TASK DETAILS: Entries follow. Return each line that contains the word "Zingstrüstzeit".

━━ EXCERPTED RECORDS

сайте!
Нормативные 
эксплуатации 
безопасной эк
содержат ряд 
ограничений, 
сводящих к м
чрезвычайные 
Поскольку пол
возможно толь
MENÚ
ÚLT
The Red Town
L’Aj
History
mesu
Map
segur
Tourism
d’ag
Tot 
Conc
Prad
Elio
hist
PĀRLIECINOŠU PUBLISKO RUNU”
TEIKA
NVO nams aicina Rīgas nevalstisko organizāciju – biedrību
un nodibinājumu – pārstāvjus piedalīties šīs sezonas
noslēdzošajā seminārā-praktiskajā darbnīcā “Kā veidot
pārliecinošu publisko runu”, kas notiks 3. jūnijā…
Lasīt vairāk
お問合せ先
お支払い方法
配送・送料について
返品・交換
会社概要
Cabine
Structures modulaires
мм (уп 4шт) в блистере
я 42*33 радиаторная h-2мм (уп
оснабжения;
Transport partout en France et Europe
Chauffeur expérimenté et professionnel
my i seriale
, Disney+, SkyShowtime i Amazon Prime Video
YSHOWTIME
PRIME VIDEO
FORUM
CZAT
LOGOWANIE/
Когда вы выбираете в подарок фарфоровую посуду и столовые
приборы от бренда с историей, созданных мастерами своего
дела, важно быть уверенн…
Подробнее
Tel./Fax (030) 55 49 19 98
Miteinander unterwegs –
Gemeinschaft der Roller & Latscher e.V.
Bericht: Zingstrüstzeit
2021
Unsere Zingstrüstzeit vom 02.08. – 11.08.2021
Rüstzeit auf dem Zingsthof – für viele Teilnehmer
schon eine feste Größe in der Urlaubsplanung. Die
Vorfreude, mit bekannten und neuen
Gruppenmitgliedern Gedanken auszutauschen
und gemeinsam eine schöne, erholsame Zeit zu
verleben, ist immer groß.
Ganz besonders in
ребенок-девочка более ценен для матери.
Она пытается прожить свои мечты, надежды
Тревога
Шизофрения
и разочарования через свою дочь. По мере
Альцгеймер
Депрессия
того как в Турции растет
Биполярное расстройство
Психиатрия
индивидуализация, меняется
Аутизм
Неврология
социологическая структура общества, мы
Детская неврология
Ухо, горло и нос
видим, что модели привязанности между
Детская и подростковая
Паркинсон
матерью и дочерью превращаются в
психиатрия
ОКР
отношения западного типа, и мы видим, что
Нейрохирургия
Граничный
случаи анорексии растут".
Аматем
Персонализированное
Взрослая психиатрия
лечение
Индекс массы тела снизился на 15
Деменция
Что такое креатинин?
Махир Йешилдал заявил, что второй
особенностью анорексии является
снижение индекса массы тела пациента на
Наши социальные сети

━━━━

RESPONSE AREA:
Bericht: Zingstrüstzeit
Unsere Zingstrüstzeit vom 02.08. – 11.08.2021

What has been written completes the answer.